José María Alonso, decano del ICAM.
José María Alonso, decano del ICAM.

Hace 425 años, en el desaparecido Convento de San Felipe el Real (junto a la Puerta del Sol), Felipe II concedió un real despacho tras aprobar los originarios estatutos de la Congregación de los Abogados de la Corte. Esta primera asociación contaba con 37 abogados, que fueron los primeros testigos y responsables del nombramiento de los abogados de pobres, una de sus principales actividades, y que sentó las bases de lo que conocemos hoy como turno de oficio y la asistencia jurídica gratuita.

Al revisar la historia, otro antecedente, también heredado por esta congregación, fue el juramento de los nuevos integrantes, un hecho que ha evolucionado a día de hoy en nuestra jura de nuevos abogados y abogadas y que, en el marco del 425 aniversario, se celebrará igualmente ante el rey, esta vez conducido por Felipe VI.

Llama poderosamente la atención el vínculo que mantenía el colegio en su etapa más primitiva, en la que preexistían valores ya extintos como la discriminación racial o las bases ideológicas y religiosas, donde se buscaba la prevalencia del prestigio de la institución. Prueba de esto fue la exigencia de la llamada “limpieza de sangre” impulsada desde 1684 y que se generalizó a partir del Concilio de Trento. Fue una etapa donde se constituyó la norma que exigía el requisito de demostrar, al que aspiraba a un cargo o tenía intención de ingresar en la institución, que no disponía “de ningún antepasado conocido, por lejano que sea, judío o musulmán”. Este estatuto se abolió en 1835 y se suprimió en los estatutos para régimen de los Colegios de Abogados del Reino, de 1838.
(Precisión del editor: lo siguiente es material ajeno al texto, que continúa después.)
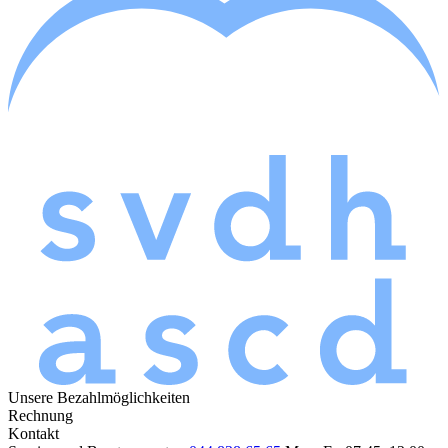
Unsere Bezahlmöglichkeiten
Rechnung
Kontakt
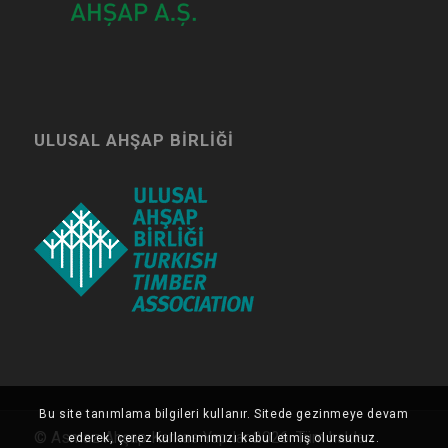
ULUSAL AHŞAP BIRLIĞI
Bu site tanımlama bilgileri kullanır. Sitede gezinmeye devam
© Asmaz Ahşap Karkas Yapılar 2026. Tüm hakları
ederek, çerez kullanımımızı kabul etmiş olursunuz.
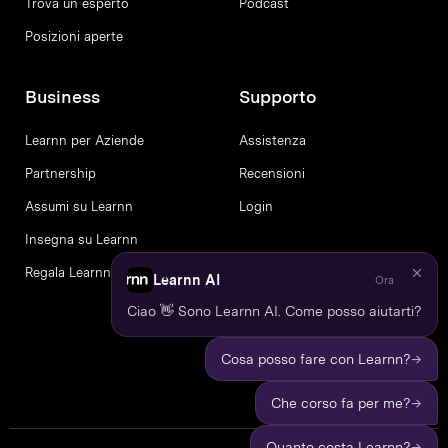
Trova un esperto
Podcast
Posizioni aperte
Business
Supporto
Learnn per Aziende
Assistenza
Partnership
Recensioni
Assumi su Learnn
Login
Insegna su Learnn
Regala Learnn
Learnn AI
Ora
Ciao 👋 Sono Learnn AI. Come posso aiutarti?
→
Cosa posso fare con Learnn?
→
Che corso fa per me?
→
Quanto costa Learnn?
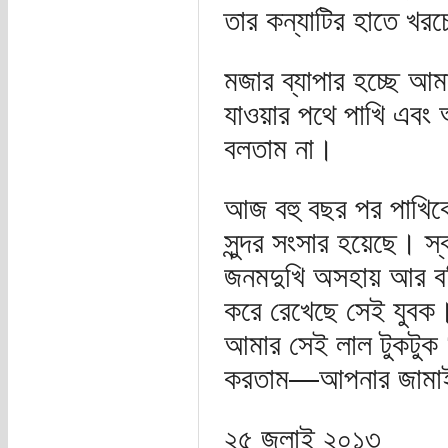
তার কন্যাটির হাতে খরচ
মজার ব্যাপার হচ্ছে আম
যাওয়ার পথে পাখি এবং
বলতাম না।
আজ বহু বছর পর পাখিকে
সুন্দর সংসার হয়েছে। 
জনমদুখি অসহায় আর বঞ্
করে রেখেছে সেই যুবক
আমার সেই লাল টুকটুক ‘
করতাম—আপনার জামাইয়
২৫ জুলাই ২০১৩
A lo largo de los siglos, el colegio ha mantenido la fórmula heredada de la conformación de gobierno de la congregación, compuesta por un decano, cuatro diputados, un tesorero y secretario. Aunque, para adaptarse a los nuevos tiempos, ha aumentado el número de diputados a 10 y ha incluido un tesorero y un diputado bibliotecario.

En todo este tiempo, la institución ha vivido un sinfín de hechos históricos en primera persona, como la aprobación de los estatutos por los que se permite la colegiación de la mujer, el sepelio de los abogados asesinados en la Calle de Atocha, llevar a la Constitución a los colegios profesionales o acoger a la primera mujer decana. Pero, además de todos estos hitos, el colegio puede presumir de grandes personalidades a quienes ha integrado dentro de sus filas y quienes han destacado en numerosos ámbitos y facetas de la sociedad, desempeñando cargos distinguidos, como Jerónimo Castillo de Bobadilla, Rodrigo Vázquez de Arce, Pedro Rodríguez de Campomanes, José Moñino Redondo, Conde de Floridablanca, Nicolás Fernández de Moratín, Salustiano Olózaga, José Canga Argüelles, Juan Bravo Murillo, Pascual Madoz, Manuel Cortina, Pedro de Madrazo y Kuntz, Pedro Gómez de la Serna, Manuel Silvela, Francisco Giner de los Ríos, Eugenio Montero Ríos, José Canalejas, Antonio Maura, Eduardo Dato, Niceto Alcalá-Zamora, Manuel Azaña, Melquiades Álvarez o Felipe González o José María Aznar.

Al igual que la historia, el colegio, junto a sus colegiados y colegiadas, continúa evolucionando y transformándose, dejando atrás la figura del conocedor de leyes para transformarse en un profesional más activo que se adapta a las nuevas necesidades, conocedor del entorno digital, con una personalidad más empática y especializándose cada vez en materias más concretas.

Son muchos los retos que nos quedan por delante, como la conciliación actual entre vida profesional y personal de la abogacía, la adaptación a un medio que se actualiza cada vez con mayor rapidez y la igualdad plena de la mujer en la dirección de instituciones y despachos. Es por esto por lo que debemos seguir trabajando.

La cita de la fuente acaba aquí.